Answer:
a) [tex]H(\frac{1+r}{1-r})[/tex]
b) [tex]t=\sqrt{\frac{2H}{g}\left ( \frac{1+r}{1-r} \right )}[/tex]
c) The ball never gets velocity 0.
Step-by-step explanation:
a)
Assuming the initial height is H meters we have the total distance traveled is
H + distance traveled 1st bounce + distance traveled 2nd bounce+ distance traveled 3rd bounce +...(and so on)
The distances traveled in each bounce are
[tex]\large \left[\begin{array}{ccc}Bounce&distance\; traveled\\1&2rH\\2&2r^2H\\3&2r^3H\\....&....\\n&2r^nH\\...&... \end{array}\right][/tex]
So, the total distance traveled is
[tex]\large H+2rH+2r^2H+2r^3H+...=H(1+2(r+r^2+r^3+...))[/tex]
but
[tex]\large r+r^2+r^3+...=\sum_{k=1}^{\infty}r^k[/tex]
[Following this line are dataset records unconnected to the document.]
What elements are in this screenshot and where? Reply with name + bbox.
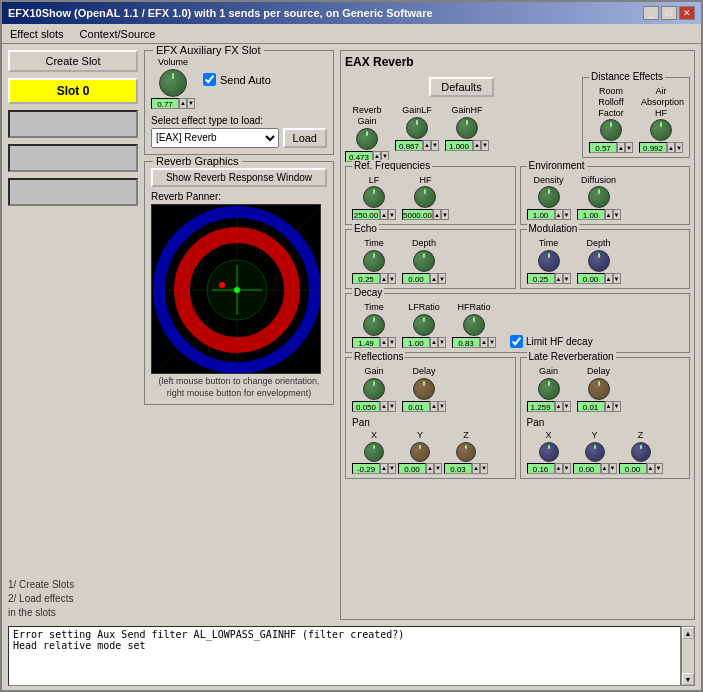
help-line-1: 1/ Create Slots <box>8 578 138 592</box>
ref-hf-col: HF 5000.00▲▼ <box>402 175 449 221</box>
menu-bar: Effect slots Context/Source <box>2 24 701 44</box>
limit-hf-checkbox[interactable] <box>510 335 523 348</box>
air-absorption-knob[interactable] <box>650 119 672 141</box>
log-line-2: Head relative mode set <box>13 640 676 651</box>
late-delay-knob[interactable] <box>588 378 610 400</box>
late-pan-y-knob[interactable] <box>585 442 605 462</box>
echo-depth-knob[interactable] <box>413 250 435 272</box>
ref-hf-knob[interactable] <box>414 186 436 208</box>
gain-lf-up[interactable]: ▲ <box>423 140 431 151</box>
late-pan-z-knob[interactable] <box>631 442 651 462</box>
gain-hf-up[interactable]: ▲ <box>473 140 481 151</box>
refl-pan-x-knob[interactable] <box>364 442 384 462</box>
create-slot-button[interactable]: Create Slot <box>8 50 138 72</box>
density-value: 1.00 <box>527 209 555 220</box>
volume-value: 0.77 <box>151 98 179 109</box>
refl-pan-x-value: -0.29 <box>352 463 380 474</box>
echo-time-value: 0.25 <box>352 273 380 284</box>
panner-canvas[interactable] <box>151 204 321 374</box>
late-pan-y-label: Y <box>591 430 597 441</box>
late-reverb-title: Late Reverberation <box>527 351 616 362</box>
panner-note-2: right mouse button for envelopment) <box>151 388 327 398</box>
show-reverb-button[interactable]: Show Reverb Response Window <box>151 168 327 187</box>
refl-pan-x-col: X -0.29▲▼ <box>352 430 396 474</box>
maximize-button[interactable]: □ <box>661 6 677 20</box>
reverb-gain-knob[interactable] <box>356 128 378 150</box>
left-panel: Create Slot Slot 0 1/ Create Slots 2/ Lo… <box>8 50 138 620</box>
main-content: Create Slot Slot 0 1/ Create Slots 2/ Lo… <box>2 44 701 626</box>
scroll-down-arrow[interactable]: ▼ <box>682 673 694 685</box>
ref-lf-label: LF <box>369 175 380 186</box>
ref-lf-knob[interactable] <box>363 186 385 208</box>
late-delay-col: Delay 0.01▲▼ <box>577 366 621 412</box>
gain-hf-dn[interactable]: ▼ <box>481 140 489 151</box>
gain-hf-label: GainHF <box>451 105 482 116</box>
mod-depth-col: Depth 0.00▲▼ <box>577 238 621 284</box>
volume-down-arrow[interactable]: ▼ <box>187 98 195 109</box>
volume-row: Volume 0.77 ▲ ▼ Send Auto <box>151 57 327 109</box>
refl-pan-y-knob[interactable] <box>410 442 430 462</box>
echo-time-knob[interactable] <box>363 250 385 272</box>
slot-2-placeholder <box>8 144 138 172</box>
environment-section: Environment Density 1.00▲▼ Diffusion 1.0… <box>520 166 691 226</box>
gain-lf-col: GainLF 0.867▲▼ <box>395 105 439 162</box>
defaults-button[interactable]: Defaults <box>429 77 493 97</box>
decay-time-knob[interactable] <box>363 314 385 336</box>
ref-hf-label: HF <box>419 175 431 186</box>
refl-pan-z-knob[interactable] <box>456 442 476 462</box>
late-gain-knob[interactable] <box>538 378 560 400</box>
air-absorption-col: Air Absorption HF 0.992▲▼ <box>639 86 683 153</box>
log-line-1: Error setting Aux Send filter AL_LOWPASS… <box>13 629 676 640</box>
gain-hf-value: 1.000 <box>445 140 473 151</box>
refl-gain-value: 0.050 <box>352 401 380 412</box>
late-pan-z-label: Z <box>638 430 644 441</box>
eax-reverb-panel: EAX Reverb Defaults Reverb Gain 0.473▲▼ … <box>340 50 695 620</box>
refl-delay-knob[interactable] <box>413 378 435 400</box>
mod-depth-knob[interactable] <box>588 250 610 272</box>
late-reverb-section: Late Reverberation Gain 1.259▲▼ Delay 0.… <box>520 357 691 479</box>
gain-lf-dn[interactable]: ▼ <box>431 140 439 151</box>
load-button[interactable]: Load <box>283 128 327 148</box>
menu-context-source[interactable]: Context/Source <box>76 27 160 41</box>
refl-pan-z-col: Z 0.03▲▼ <box>444 430 488 474</box>
panner-svg <box>152 205 321 374</box>
volume-value-row: 0.77 ▲ ▼ <box>151 98 195 109</box>
late-delay-label: Delay <box>587 366 610 377</box>
send-auto-label: Send Auto <box>220 74 271 86</box>
diffusion-knob[interactable] <box>588 186 610 208</box>
slot-0-button[interactable]: Slot 0 <box>8 78 138 104</box>
center-panel: EFX Auxiliary FX Slot Volume 0.77 ▲ ▼ Se <box>144 50 334 620</box>
mod-depth-value: 0.00 <box>577 273 605 284</box>
log-area[interactable]: Error setting Aux Send filter AL_LOWPASS… <box>8 626 681 686</box>
effect-type-select[interactable]: [EAX] ReverbReverbChorusDistortionEchoFl… <box>151 128 279 148</box>
mod-time-value: 0.25 <box>527 273 555 284</box>
svg-point-11 <box>219 282 225 288</box>
hf-ratio-knob[interactable] <box>463 314 485 336</box>
refl-gain-knob[interactable] <box>363 378 385 400</box>
send-auto-checkbox[interactable] <box>203 73 216 86</box>
volume-up-arrow[interactable]: ▲ <box>179 98 187 109</box>
gain-lf-knob[interactable] <box>406 117 428 139</box>
lf-ratio-knob[interactable] <box>413 314 435 336</box>
refl-pan-z-value: 0.03 <box>444 463 472 474</box>
menu-effect-slots[interactable]: Effect slots <box>6 27 68 41</box>
eax-reverb-title: EAX Reverb <box>345 55 414 69</box>
minimize-button[interactable]: _ <box>643 6 659 20</box>
send-auto-row: Send Auto <box>203 73 271 86</box>
refl-gain-col: Gain 0.050▲▼ <box>352 366 396 412</box>
log-scrollbar[interactable]: ▲ ▼ <box>681 626 695 686</box>
reverb-graphics-panel: Reverb Graphics Show Reverb Response Win… <box>144 161 334 405</box>
room-rolloff-knob[interactable] <box>600 119 622 141</box>
density-knob[interactable] <box>538 186 560 208</box>
gain-hf-knob[interactable] <box>456 117 478 139</box>
reverb-gain-label: Reverb Gain <box>347 105 387 127</box>
room-rolloff-col: Room Rolloff Factor 0.57▲▼ <box>589 86 633 153</box>
slot-3-placeholder <box>8 178 138 206</box>
mod-time-knob[interactable] <box>538 250 560 272</box>
late-pan-x-knob[interactable] <box>539 442 559 462</box>
scroll-up-arrow[interactable]: ▲ <box>682 627 694 639</box>
lf-ratio-value: 1.00 <box>402 337 430 348</box>
close-button[interactable]: ✕ <box>679 6 695 20</box>
reverb-panner-title: Reverb Panner: <box>151 191 327 202</box>
volume-knob[interactable] <box>159 69 187 97</box>
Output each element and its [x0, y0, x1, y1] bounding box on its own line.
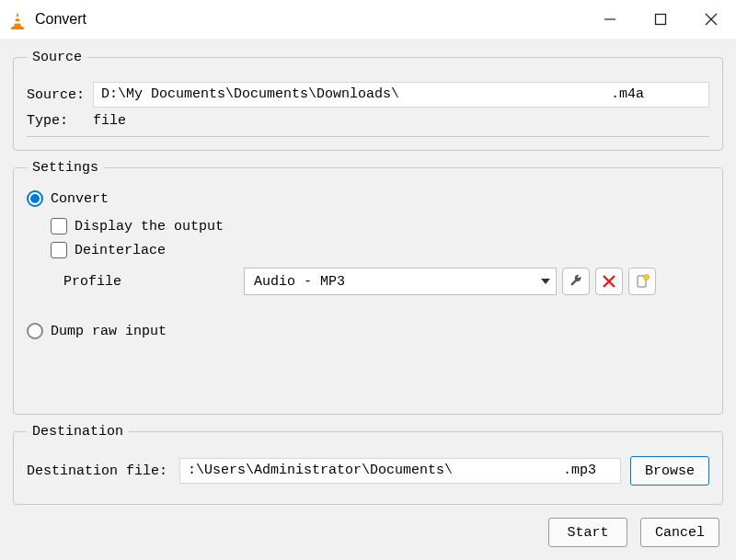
deinterlace-label: Deinterlace: [75, 243, 166, 258]
redacted-text: [453, 464, 563, 477]
destination-path-suffix: .mp3: [563, 459, 596, 483]
maximize-button[interactable]: [635, 0, 685, 39]
delete-profile-button[interactable]: [595, 268, 623, 295]
source-path-field[interactable]: D:\My Documents\Documents\Downloads\ .m4…: [93, 82, 709, 108]
checkbox-icon: [51, 242, 67, 258]
radio-icon: [27, 323, 43, 339]
dump-raw-label: Dump raw input: [51, 324, 167, 339]
display-output-checkbox[interactable]: Display the output: [51, 218, 709, 234]
settings-group: Settings Convert Display the output Dein…: [13, 160, 723, 415]
start-button-label: Start: [567, 525, 608, 541]
browse-button-label: Browse: [645, 463, 695, 479]
chevron-down-icon: [541, 279, 550, 284]
checkbox-icon: [51, 218, 67, 234]
settings-legend: Settings: [27, 160, 104, 176]
dump-raw-radio[interactable]: Dump raw input: [27, 323, 709, 339]
radio-icon: [27, 190, 43, 207]
vlc-cone-icon: [7, 9, 28, 29]
svg-marker-0: [14, 12, 21, 27]
cancel-button[interactable]: Cancel: [640, 518, 719, 547]
destination-file-field[interactable]: :\Users\Administrator\Documents\ .mp3: [179, 458, 621, 484]
source-path-suffix: .m4a: [611, 83, 644, 107]
browse-button[interactable]: Browse: [630, 456, 709, 486]
cancel-button-label: Cancel: [655, 525, 705, 541]
svg-marker-3: [11, 27, 25, 29]
title-bar: Convert: [0, 0, 736, 39]
x-icon: [603, 275, 615, 288]
svg-point-11: [644, 275, 650, 280]
minimize-button[interactable]: [584, 0, 635, 39]
redacted-text: [399, 88, 611, 101]
profile-value: Audio - MP3: [254, 274, 345, 290]
svg-rect-2: [15, 21, 21, 24]
destination-group: Destination Destination file: :\Users\Ad…: [13, 424, 723, 505]
svg-rect-1: [15, 17, 19, 18]
deinterlace-checkbox[interactable]: Deinterlace: [51, 242, 709, 258]
destination-legend: Destination: [27, 424, 129, 440]
destination-path-prefix: :\Users\Administrator\Documents\: [188, 459, 453, 483]
source-label: Source:: [27, 87, 93, 103]
profile-label: Profile: [27, 274, 244, 290]
wrench-icon: [569, 274, 583, 289]
display-output-label: Display the output: [75, 219, 224, 234]
profile-select[interactable]: Audio - MP3: [244, 268, 557, 295]
window-title: Convert: [35, 11, 584, 28]
new-file-icon: [635, 274, 650, 289]
source-group: Source Source: D:\My Documents\Documents…: [13, 50, 723, 151]
dialog-footer: Start Cancel: [13, 509, 723, 547]
window-controls: [584, 0, 736, 39]
svg-rect-5: [655, 15, 665, 25]
source-legend: Source: [27, 50, 87, 65]
type-label: Type:: [27, 113, 93, 129]
destination-label: Destination file:: [27, 463, 176, 479]
edit-profile-button[interactable]: [562, 268, 590, 295]
convert-radio-label: Convert: [51, 191, 109, 207]
divider: [27, 136, 709, 137]
convert-radio[interactable]: Convert: [27, 190, 709, 207]
start-button[interactable]: Start: [548, 518, 627, 547]
close-button[interactable]: [685, 0, 736, 39]
new-profile-button[interactable]: [628, 268, 656, 295]
source-path-prefix: D:\My Documents\Documents\Downloads\: [101, 83, 399, 107]
type-value: file: [93, 113, 126, 129]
is a convergent geometric series (without the first term=1) which converges to
[tex]\large \frac{1}{1-r}-1[/tex]
and we have that the total distance traveled is
[tex]H(1+2(\frac{1}{1-r}-1))=\boxed{H(\frac{1+r}{1-r})}[/tex]
b)
Since the total time t traveled by the ball is given by the second equation of motion
[tex]\large H(\frac{1+r}{1-r})=\frac{gt^2}{2}[/tex]
we then have
[tex]\large H(\frac{1+r}{1-r})=\frac{gt^2}{2}\rightarrow t^2=\frac{2H}{g}\left ( \frac{1+r}{1-r} \right )[/tex]
and finally
[tex]\large t=\sqrt{\frac{2H}{g}\left ( \frac{1+r}{1-r} \right )}[/tex]
c)
At bounce number n the velocity would be [tex]\large -(k)^nv[/tex] and we know
[tex]\large \lim_{n\to \infty}k^n=0[/tex]
for 0 < k < 1.
So, theoretically speaking, the ball will never have velocity zero, but will become smaller and smaller until it becomes zero in the infinite.